[WORK INSTRUCTION]: What is wanted is every line below from the one with "スペシャルアドバイザー" up to and including the one with "высказал замдиректора Национального научного", retyped exactly, pictures excluded, nothing else.

[DATA FOR ANALYSIS]:
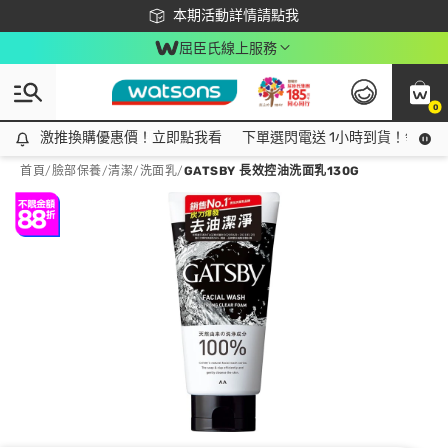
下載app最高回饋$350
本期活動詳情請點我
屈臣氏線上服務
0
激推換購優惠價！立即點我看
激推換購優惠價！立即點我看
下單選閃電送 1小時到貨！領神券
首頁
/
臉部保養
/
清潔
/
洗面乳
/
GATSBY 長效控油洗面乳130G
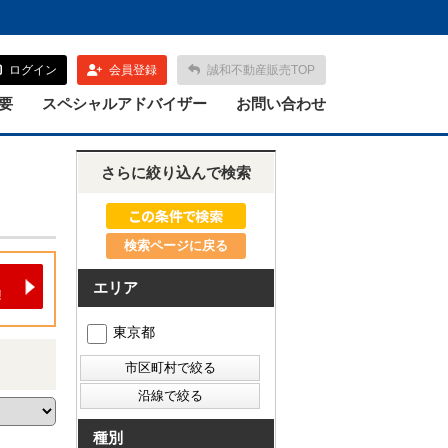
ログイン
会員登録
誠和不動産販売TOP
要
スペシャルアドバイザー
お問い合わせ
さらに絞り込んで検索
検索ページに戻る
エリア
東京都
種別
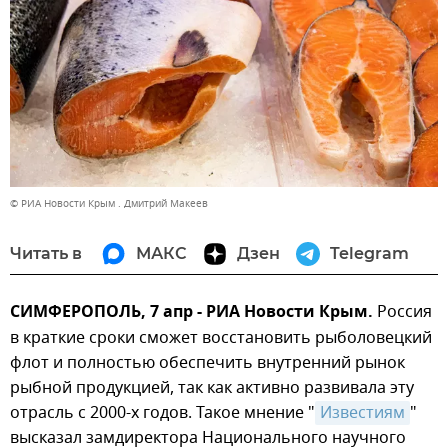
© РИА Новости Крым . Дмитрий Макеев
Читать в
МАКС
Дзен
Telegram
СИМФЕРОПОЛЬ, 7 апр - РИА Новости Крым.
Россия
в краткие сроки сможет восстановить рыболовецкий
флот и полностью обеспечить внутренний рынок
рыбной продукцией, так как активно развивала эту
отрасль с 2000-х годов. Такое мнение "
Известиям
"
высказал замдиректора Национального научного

...

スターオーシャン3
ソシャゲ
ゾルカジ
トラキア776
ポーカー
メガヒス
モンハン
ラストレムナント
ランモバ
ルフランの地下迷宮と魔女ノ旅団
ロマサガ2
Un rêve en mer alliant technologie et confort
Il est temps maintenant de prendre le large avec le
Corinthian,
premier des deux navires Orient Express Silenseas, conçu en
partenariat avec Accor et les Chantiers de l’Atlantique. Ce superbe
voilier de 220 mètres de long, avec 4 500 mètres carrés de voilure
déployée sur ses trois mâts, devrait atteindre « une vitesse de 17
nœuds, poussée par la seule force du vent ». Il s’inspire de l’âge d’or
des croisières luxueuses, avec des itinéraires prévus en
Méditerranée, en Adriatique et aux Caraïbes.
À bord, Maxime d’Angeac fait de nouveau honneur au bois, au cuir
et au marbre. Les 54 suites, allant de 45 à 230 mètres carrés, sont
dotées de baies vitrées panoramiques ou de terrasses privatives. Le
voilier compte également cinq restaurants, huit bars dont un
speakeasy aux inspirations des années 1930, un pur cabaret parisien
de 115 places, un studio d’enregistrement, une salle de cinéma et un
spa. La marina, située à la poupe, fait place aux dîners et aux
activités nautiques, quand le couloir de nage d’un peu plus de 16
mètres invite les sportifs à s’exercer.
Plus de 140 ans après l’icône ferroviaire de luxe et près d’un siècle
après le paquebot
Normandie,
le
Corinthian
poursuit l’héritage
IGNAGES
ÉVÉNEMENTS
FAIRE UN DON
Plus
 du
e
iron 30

[EXERCISE OUTPUT]:
スペシャルアドバイザー
お問い合わせ
さらに絞り込んで検索
検索ページに戻る
エリア
東京都
種別
© РИА Новости Крым . Дмитрий Макеев
Читать в
МАКС
Дзен
Telegram
СИМФЕРОПОЛЬ, 7 апр - РИА Новости Крым.
Россия
в краткие сроки сможет восстановить рыболовецкий
флот и полностью обеспечить внутренний рынок
рыбной продукцией, так как активно развивала эту
отрасль с 2000-х годов. Такое мнение "
Известиям
"
высказал замдиректора Национального научного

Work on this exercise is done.